Seçme ve yerleştirmede en yüksek performansa ulaşmak
Baltaş-Eksen Seçme Değerlendirme Organizasyon Genel Müdürü Yasemin Duman seçme-yerleştirmenin keşfedilmemiş taraflarını anlattı. Yasemin Duman konuşmasına, kurumların seçme ve yerleştirmede kullanılan; görüşme, genel yetenek, kişilik, yetkinlik gibi testlerle, değerlendirme merkezi ve referans yöntemlerini açıklayarak başladı. Bu yöntemlerle kurumların belirlemek istedikleri özelliklere değinen Yasemin Duman, iş performansını artırmada bu yöntemlerin zaman zaman yetersiz kaldığını ve farklı yöntemlerle desteklenmediğinde mükemmel sonuca ulaşmanın imkanının olmadığını vurguladı. Yasemin Duman, tüm yöntemlerle birlikte çalışanların veya adayların baskı altındaki davranışlarının belirlenmesi ve davranışlarıyla değerleri arasında köprü kurulmasının seçme yerleştirme çalışmalarında büyük katma değer kazandırdığını belirtti. Duman ayrıca Baltaş-Eksen olarak bugüne kadar yaptıkları değerlendirmelerde, adayların baskı altındaki davranışlarını belirlemek için kullandıkları HDS (Hogan Baskı Altında Eğilimler Ölçümü) ve temel değerlerini belirlemek için kullandıkları MVPI(Hogan Değerler ve Yönelimler Ölçümü) testlerinin, uygun işe uygun insanın yerleştirilmesi konusunda büyük fark yarattığını ifade etti.
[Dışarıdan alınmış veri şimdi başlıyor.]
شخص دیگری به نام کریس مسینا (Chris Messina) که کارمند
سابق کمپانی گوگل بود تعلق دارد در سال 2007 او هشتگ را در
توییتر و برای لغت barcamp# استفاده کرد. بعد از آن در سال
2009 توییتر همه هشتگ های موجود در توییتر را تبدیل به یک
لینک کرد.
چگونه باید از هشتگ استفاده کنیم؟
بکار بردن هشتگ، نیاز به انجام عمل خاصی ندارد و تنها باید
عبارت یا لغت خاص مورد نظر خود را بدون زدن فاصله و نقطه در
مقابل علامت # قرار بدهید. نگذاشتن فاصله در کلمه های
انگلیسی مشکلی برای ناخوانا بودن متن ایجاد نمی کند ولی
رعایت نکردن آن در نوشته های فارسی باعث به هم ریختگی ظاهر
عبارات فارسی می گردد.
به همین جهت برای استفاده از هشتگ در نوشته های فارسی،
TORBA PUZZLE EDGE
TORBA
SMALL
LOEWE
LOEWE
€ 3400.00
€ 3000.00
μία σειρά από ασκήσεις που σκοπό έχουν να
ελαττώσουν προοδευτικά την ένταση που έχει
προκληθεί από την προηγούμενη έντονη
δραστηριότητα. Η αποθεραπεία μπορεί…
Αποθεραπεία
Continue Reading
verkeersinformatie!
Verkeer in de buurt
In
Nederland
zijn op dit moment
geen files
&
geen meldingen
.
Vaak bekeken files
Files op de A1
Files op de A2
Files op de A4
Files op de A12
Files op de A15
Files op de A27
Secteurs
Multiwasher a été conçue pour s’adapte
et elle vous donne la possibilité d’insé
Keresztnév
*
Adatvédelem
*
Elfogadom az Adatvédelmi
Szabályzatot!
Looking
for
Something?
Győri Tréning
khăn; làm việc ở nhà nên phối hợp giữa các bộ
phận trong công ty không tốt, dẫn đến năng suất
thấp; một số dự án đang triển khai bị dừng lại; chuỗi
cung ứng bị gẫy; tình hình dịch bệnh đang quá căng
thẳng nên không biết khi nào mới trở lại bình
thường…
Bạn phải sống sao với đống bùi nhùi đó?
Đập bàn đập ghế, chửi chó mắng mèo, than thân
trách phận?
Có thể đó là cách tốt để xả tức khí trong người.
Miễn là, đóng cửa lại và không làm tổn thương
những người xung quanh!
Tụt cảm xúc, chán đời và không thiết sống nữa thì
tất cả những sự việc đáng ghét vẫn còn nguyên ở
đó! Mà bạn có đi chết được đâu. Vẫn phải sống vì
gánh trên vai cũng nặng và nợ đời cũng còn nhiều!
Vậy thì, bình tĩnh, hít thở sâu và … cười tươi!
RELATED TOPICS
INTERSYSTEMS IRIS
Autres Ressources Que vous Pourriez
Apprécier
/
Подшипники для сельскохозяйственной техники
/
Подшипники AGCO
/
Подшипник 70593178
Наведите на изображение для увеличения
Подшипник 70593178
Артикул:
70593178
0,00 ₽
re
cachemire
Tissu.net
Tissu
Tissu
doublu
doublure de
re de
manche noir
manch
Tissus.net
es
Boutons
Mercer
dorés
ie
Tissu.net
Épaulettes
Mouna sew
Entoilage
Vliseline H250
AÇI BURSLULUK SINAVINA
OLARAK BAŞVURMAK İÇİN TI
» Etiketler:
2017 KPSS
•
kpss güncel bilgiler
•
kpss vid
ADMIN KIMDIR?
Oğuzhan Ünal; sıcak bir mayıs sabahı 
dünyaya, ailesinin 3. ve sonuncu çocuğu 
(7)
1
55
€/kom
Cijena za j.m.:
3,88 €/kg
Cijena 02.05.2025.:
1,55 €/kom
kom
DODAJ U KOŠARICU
Thomas’dan yeni eğilimler, öneriler...
Thomas Türkiye Satış Direktörü Ceki Benalkabes değerlendirme araçlarının kurumların İK süreçlerini nasıl kolaylaştırdığını Thomas örnekleriyle paylaşan isim oldu. Benalkabes işe alımlarda bilimsel ve güvenilir yardımcı diye nitelendirdiği kişilik envanterini interaktif bir sunumla masaya yatırdı. Kişilik envanterinin kişiyi tanıma konusunda tek başına uygulandığında yanıltıcı olabileceğine vurgu yapan Ceki Benalkabes ancak mülakatları daha pratik hale getiren, riski engellemeye maliyet ve zaman tasarrufu sağlayan, doğru kişiyi doğru pozisyona getirmeye ve riski engellemeye yardımcı bir araç olduğunu söyledi. Thomas uygulamalarının detaylarını örneklerle paylaşan Benalkabes, kişilik envanteri, kadro değerlendirme, görev analizi, genel yetenek testleri ve eğitimlerle kurumlara destek verdiklerini ifade etti ve konuşmasına şu sözlerle son verdi: ‘Bir insanı tanımak pahalı. Yanlış tanımak ise daha pahalı!’